Il est au coeur d’un arc de crises qui s’étend de la Somalie à l’Afghanistan. Alors que la mondialisation ne cesse de créer de nouveaux liens et de nouveaux échanges, cette  région semble au contraire s’enfermer toujours davantage dans une spirale de violence et de haine. Nous ne pouvons pas être indifférents à ce qui se joue au Liban, dans les territoires palestiniens, à Damas, à Téhéran ou encore à Kerbala. Car le défi du Proche-Orient, c’est la paix, c’est notre capacité à faire vivre le dialogue et la tolérance entre les cultures. C’est la sécurité de nos compatriotes. Au cœur de cet arc de crise, se trouve le conflit israélo-palestinien. Après plus d’un demi-siècle d’affrontements, la paix semble toujours hors d’atteinte. Des millions de personnes en rêvent et ne la voient pas. Des hommes de raison et de sagesse la construisent, mais leurs projets ne se réalisent pas. Tout ce qui s’imagine de grand et de bien pour cette région est à chaque fois emporté par les haines et les violences. La paix ne se décrète pas. Mais aucun des échecs du passé ne doit nous décourager pour l’avenir.

Quelle est la situation aujourd’hui ? Plus de 70% des Palestiniens vivent en dessous du seuil de pauvreté. La victoire du Hamas aux élections législatives témoigne des frustrations du peuple palestinien. Dans le même temps, malgré le retrait de Gaza et la construction de la barrière de sécurité, les Israéliens ont besoin de garanties supplémentaires pour leur sécurité. Le conflit au Liban l’a encore montré. Plus que jamais les parties au conflit semblent incapables de parvenir seules à une solution.

Si nous voulons sortir de cette impasse, il faut donc que la communauté internationale se mobilise avec bien plus de détermination et d’énergie qu’elle ne l’a fait jusqu’ici. C’est le sens de l’appel lancé la semaine dernière par le Président de la République en faveur d’une nouvelle réunion du Quartet. Il repose sur une conviction forte : seule une solution politique et un règlement négocié permettront de parvenir à une paix juste et durable pour l’ensemble des peuples de la région, avec deux Etats vivant côte à côte en paix et en sécurité.

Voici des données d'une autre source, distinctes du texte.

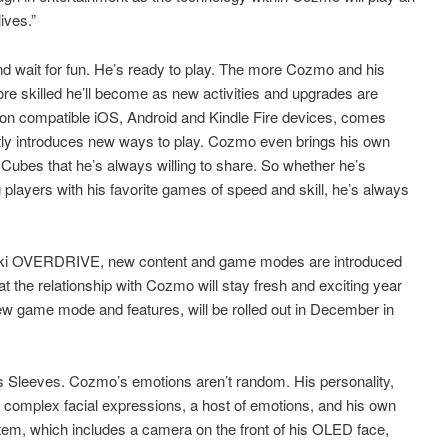
ives.”
d wait for fun. He’s ready to play. The more Cozmo and his
re skilled he’ll become as new activities and upgrades are
on compatible iOS, Android and Kindle Fire devices, comes
ly introduces new ways to play. Cozmo even brings his own
Cubes that he’s always willing to share. So whether he’s
 players with his favorite games of speed and skill, he’s always
t, Anki OVERDRIVE, new content and game modes are introduced
t the relationship with Cozmo will stay fresh and exciting year
ew game mode and features, will be rolled out in December in
 Sleeves. Cozmo’s emotions aren’t random. His personality,
ith complex facial expressions, a host of emotions, and his own
tem, which includes a camera on the front of his OLED face,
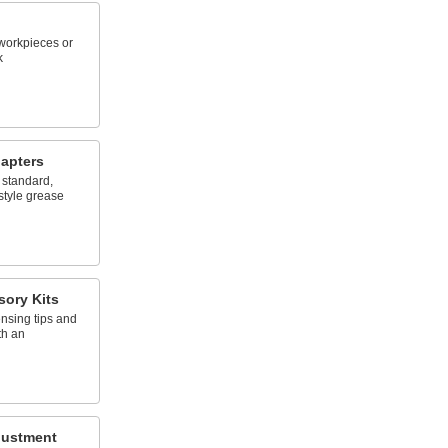
workpieces or
k
apters
 standard,
style grease
ory Kits
nsing tips and
th an
justment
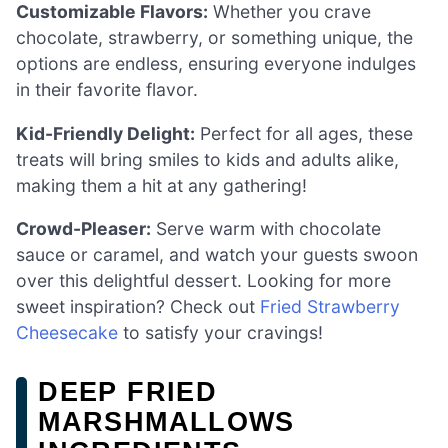
Customizable Flavors:
Whether you crave
chocolate, strawberry, or something unique, the
options are endless, ensuring everyone indulges
in their favorite flavor.
Kid-Friendly Delight:
Perfect for all ages, these
treats will bring smiles to kids and adults alike,
making them a hit at any gathering!
Crowd-Pleaser:
Serve warm with chocolate
sauce or caramel, and watch your guests swoon
over this delightful dessert. Looking for more
sweet inspiration? Check out
Fried Strawberry
Cheesecake
to satisfy your cravings!
DEEP FRIED
MARSHMALLOWS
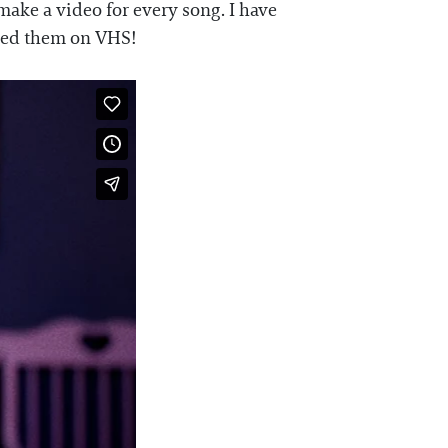
make a video for every song. I have
ased them on VHS!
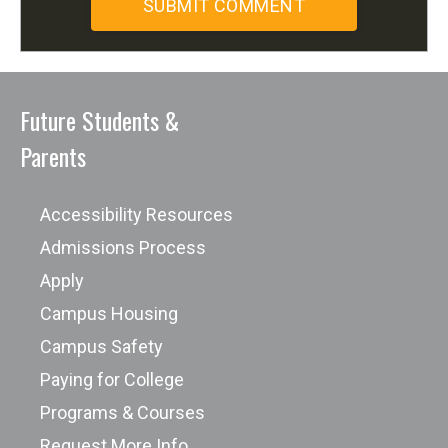
Future Students &
Parents
Accessibility Resources
Admissions Process
Apply
Campus Housing
Campus Safety
Paying for College
Programs & Courses
Request More Info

Au-delà du conflit israélo-palestinien, la multiplication des crises dans cette région est aujourd’hui pour nous tous un risque majeur. Un profond sentiment d’injustice causé par la pauvreté, les inégalités et la violence, mais aussi l’histoire, ont fait de cette région une terre fragile, marquée par des plaies profondes qui ne se sont jamais refermées. Par les liens qu’elle entretient avec ces pays, la France connaît mieux que personne l’importance des motivations culturelles et religieuses qui sous-tendent ces crises. Elle sait mieux que personne tout ce que les identités blessées renferment de ressentiment et d’amertume.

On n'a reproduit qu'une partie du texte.